Summary: Lead paint in old homes. Shawn Allee
looks at new regulations for renovating
old houses.
And... measuring the air pollution
on the playground. The US EPA is
wrapping up a study of the air around
schools... especially those close to
heavy industry. Gigi Douban visited
one of these, and chatted to the parents
in the carpool lane.
More…
Getting the lead out… everywhere this time.
This is The Environment Report. I’m Lester Graham.
Renovating old homes or apartments can mean scraping or sanding old lead paint.
That lead paint dust settles where children play, and it puts them at risk for learning disabilities.
Shawn Allee reports why the government's tightening rules on home renovation.
**
The Environmental Protection Agency just finished rules about home renovation and lead paint, but children's advocacy groups said they weren't strong enough.
Anita Weinberg is with Lead-Safe Illinois.
She says some rehab contractors are trained on how to handle lead paint safely, but only some property owners are required to hire them.
Weinberg says the rules didn't apply if there were no kids in that unit at the time.
WEINBERG: That's perfectly fine, but tomorrow you turn around and sell your home to a family with children. And the work that was done, if it wasn't done safely, there's certainly the possibility there's still going to be a lead hazards in that home.
So, now the EPA's proposing if you hire a rehab contractor at all ... that contractor must be trained to handle lead paint - regardless of whether children live there now or not.
The rules would apply to homes built before 1978.
For the Environment Report, I'm Shawn Allee.
#END#
(((STING)))
This is The Environment Report.
The U.S. Environmental Protection Agency recently wrapped up a 60-day look at toxic air pollution around schools. Ultimately they're looking to gauge the health effects of pollutant exposure. Gigi Douban reports many of the schools were chosen based on how close they were to heavy industry.
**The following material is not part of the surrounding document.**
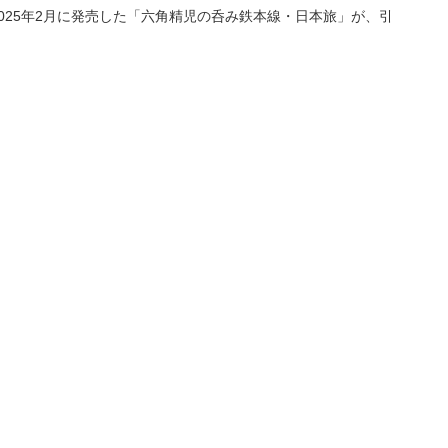
2025年2月に発売した「六角精児の呑み鉄本線・日本旅」が、引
It’s pretty much a given: put a school near heavy industry and an interstate, and those kids are going to breathe polluted air. What the EPA didn’t know was just how polluted it would be. So the agency in August put air samplers outside of 63 schools in 22 states.
One of those schools is Lewis Elementary in Birmingham, Alabama.
Fade in ambi of calling out names for carpool
Richard Gooden was picking up his granddaughter, who attends preK at the school.
Gooden, for one, was glad to see an air sampler at the school. Living up the hill from the American Cast Iron Pipe Company, he's seen thick layers of dust settle on his windows.
Gooden ACT: I got a little white house with vinyl siding, and you can't tell there's vinyl hardly because of the dirt coming from that pipe shop.
Gooden has lived in that house for 43 years. His granddaughter spends most days there, and he wonders whether the air is safe to breathe.
The EPA plans to have some answers. Corey Masuca is the senior air pollution control engineer at the Jefferson County Health Department in Birmingham. He says they're working with the EPA to screen for about 100 different pollutants.
Masuca ACT: We looked for them, then we found them.
So far, he says, only three of those--benzene, manganese and acrolein-- were found at high levels. Acrolein levels were more than 100 times higher than what the government considers safe. It comes from anything from coal to fuel to cigarette smoke.
Masuca ACT: ... so it's fairly ubiquitous.
Masuca says the findings are not a major cause for concern. But Janice Nolen, assistant vice-president for policy and advocacy at the American Lung Association. says ubiquitous doesn't mean safe.
Nolen ACT: The fact that it's in lots of places doesn't mean it is not a big problem. It means that we have a lot of things we have to clean up.
Until they’re cleaned up, the only thing schools CAN do is keep kids indoors during recess on days when pollution levels are high.